Alex le dio su brújula a Tahama, quien se la colgó al cuello de adorno, y
éste le regaló al muchacho americano un atado de dardos envenenados con
curare y una cerbatana de tres metros de largo, que apenas pudieron
transportar en el reducido espacio del helicóptero. Iyomi volvió a coger
por la camisa a Kate Coid para gritarle un discurso a todo volumen y la
escritora respondió con la misma pasión en inglés. En el último instante,
cuando los nahab se aprestaban para subir al pájaro de ruido y viento,
Walimaí entregó a Nadia una pequeña cesta.

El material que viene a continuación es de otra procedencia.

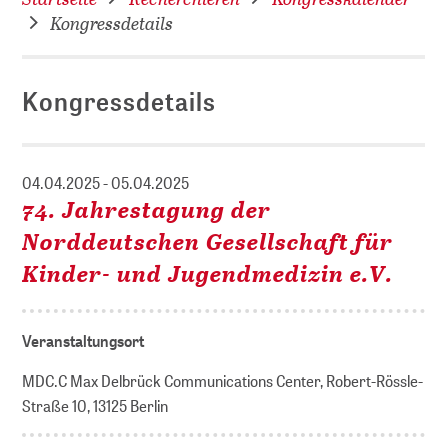
Kongressdetails
Kongressdetails
04.04.2025 - 05.04.2025
74. Jahrestagung der
Norddeutschen Gesellschaft für
Kinder- und Jugendmedizin e.V.
Veranstaltungsort
MDC.C Max Delbrück Communications Center, Robert-Rössle-
Straße 10, 13125 Berlin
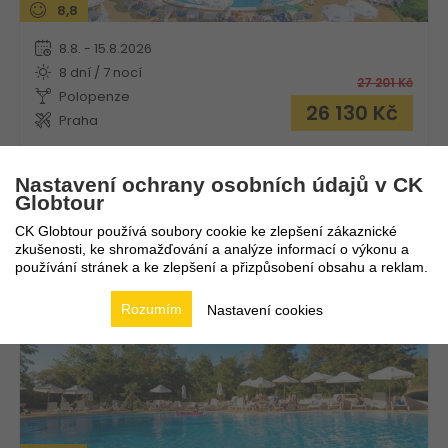
8,8
8.8. - 15.8.2026
8 dní / 7 nocí
27 201
Kč
Polopenze
26 130
Kč
Praha
Nastavení ochrany osobních údajů v CK
Globtour
Hotel Kamenec
CK Globtour používá soubory cookie ke zlepšení zákaznické
zkušenosti, ke shromažďování a analýze informací o výkonu a
Bulharsko
Nesebar
používání stránek a ke zlepšení a přizpůsobení obsahu a reklam.
Rozumím
Nastavení cookies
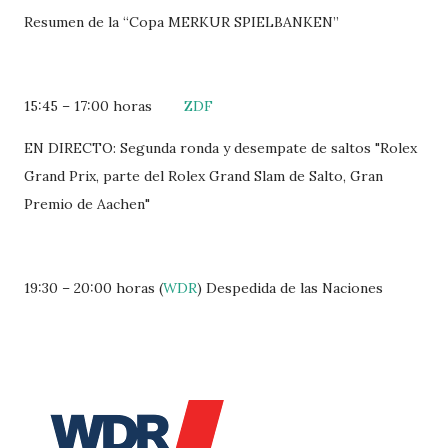
Resumen de la “Copa MERKUR SPIELBANKEN”
15:45 – 17:00 horas
ZDF
EN DIRECTO: Segunda ronda y desempate de saltos "Rolex
Grand Prix, parte del Rolex Grand Slam de Salto, Gran
Premio de Aachen"
19:30 – 20:00 horas (
WDR
) Despedida de las Naciones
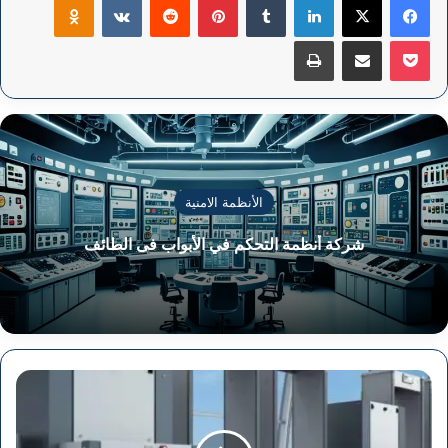
‫Pocket
مشاركة عبر البريد
طباعة
الأنظمة الامنية
شركة أنظمة التحكم في الأبواب فى الطائف
شركة
أجهزة
التفتيش
في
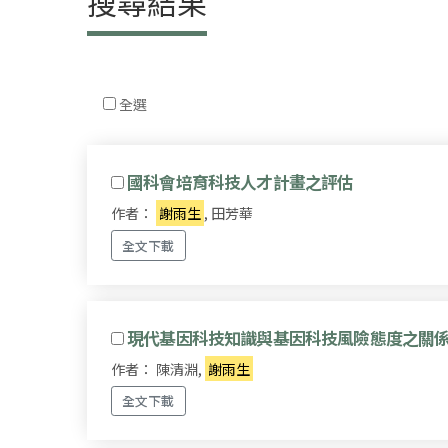
搜尋結果
全選
國科會培育科技人才計畫之評估
作者：
謝雨生
, 田芳華
全文下載
現代基因科技知識與基因科技風險態度之關
作者： 陳清淵,
謝雨生
全文下載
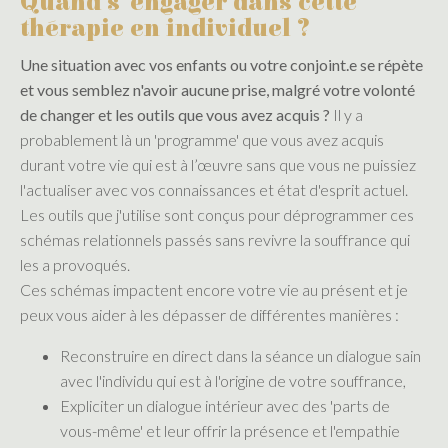
Quand s'engager dans cette
thérapie en individuel ?​
Une situation avec vos enfants ou votre conjoint.e se répète
et vous semblez n'avoir aucune prise, malgré votre volonté
de changer et les outils que vous avez acquis ?
Il y a
probablement là un 'programme' que vous avez acquis
durant votre vie qui est à l’œuvre sans que vous ne puissiez
l'actualiser avec vos connaissances et état d'esprit actuel.
Les outils que j'utilise sont conçus pour déprogrammer ces
schémas relationnels passés sans revivre la souffrance qui
les a provoqués.
Ces schémas impactent encore votre vie au présent et je
peux vous aider à les dépasser de différentes manières :
Reconstruire en direct dans la séance un dialogue sain
avec l'individu qui est à l'origine de votre souffrance,
Expliciter un dialogue intérieur avec des 'parts de
vous-même' et leur offrir la présence et l'empathie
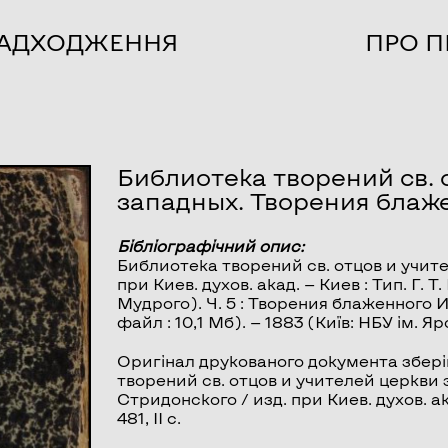
НАДХОДЖЕННЯ
ПРО П
Библиотека творений св. 
западных. Творения блаж
Бібліографічний опис:
Библиотека творений св. отцов и учит
при Киев. духов. акад. — Киев : Тип. Г. 
Мудрого). Ч. 5 :
Творения блаженного 
файл : 10,1 Мб). — 1883 (Київ: НБУ ім. 
Оригінал друкованого документа збері
творений св. отцов и учителей церкви 
Стридонского / изд. при Киев. духов. ака
481, II с.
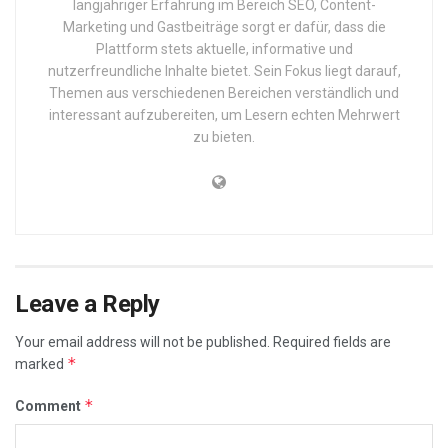
langjähriger Erfahrung im Bereich SEO, Content-
Marketing und Gastbeiträge sorgt er dafür, dass die
Plattform stets aktuelle, informative und
nutzerfreundliche Inhalte bietet. Sein Fokus liegt darauf,
Themen aus verschiedenen Bereichen verständlich und
interessant aufzubereiten, um Lesern echten Mehrwert
zu bieten.
Leave a Reply
Your email address will not be published.
Required fields are
*
marked
*
Comment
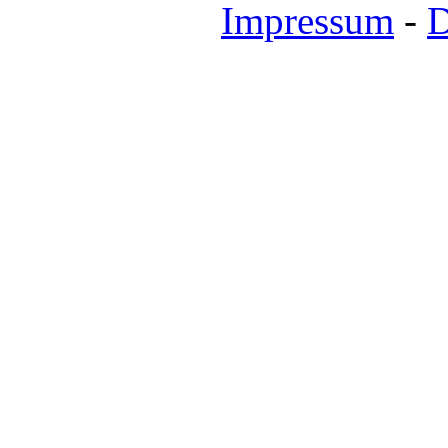
Impressum
-
D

El viaje de regreso a Santa
María de la Lluvia fue una pesadilla, porque César Santos demoró más de
una hora en dominar los controles y estabilizar la máquina. Durante esa
primera hora nadie creyó llegar con vida a la civilización y hasta Kate
Coid, quien tenía la sangre fría de un pez de mar profundo, se despidió de
su nieto con un firme apretón de mano.
—Adiós, Jaguar. Me
temo que hasta aquí no más llegamos. Lamento que tu vida fuera tan corta
—le dijo.
Los soldados
rezaban en voz alta y bebían licor para calmar los nervios, mientras
Timothy Bruce manifestaba su profundo desagrado levantando la ceja
izquierda, cosa que hacía cuando estaba a punto de explotar. Los únicos
verdaderamente en calma eran Nadia, quien había perdido el miedo de la
altura y confiaba en la mano firme de su padre, y el profesor Ludovic
Leblanc, tan mareado que no tuvo conciencia del peligro.
Horas más tarde,
después de un aterrizaje tan movido como el despegue, los miembros de la
expedición pudieron instalarse por fin en el mísero hotel de Santa María
de la Lluvia. Al día siguiente irían de vuelta a Manaos, donde tomarían el
avión a sus países. Harían la travesía en barco por el río Negro, como
habían llegado, porque la avioneta de César Santos se negó a elevarse del
suelo, a pesar del motor nuevo. Joel González, el ayudante de Timothy
Bruce, que estaba bastante repuesto, iría con ellos. Las monjas habían
improvisado un corsé de yeso, que lo inmovilizaba desde el cuello hasta
las caderas, y pronosticaban que sus costillas sanarían sin consecuencias,
aunque posiblemente el desdichado nunca se curaría de sus pesadillas.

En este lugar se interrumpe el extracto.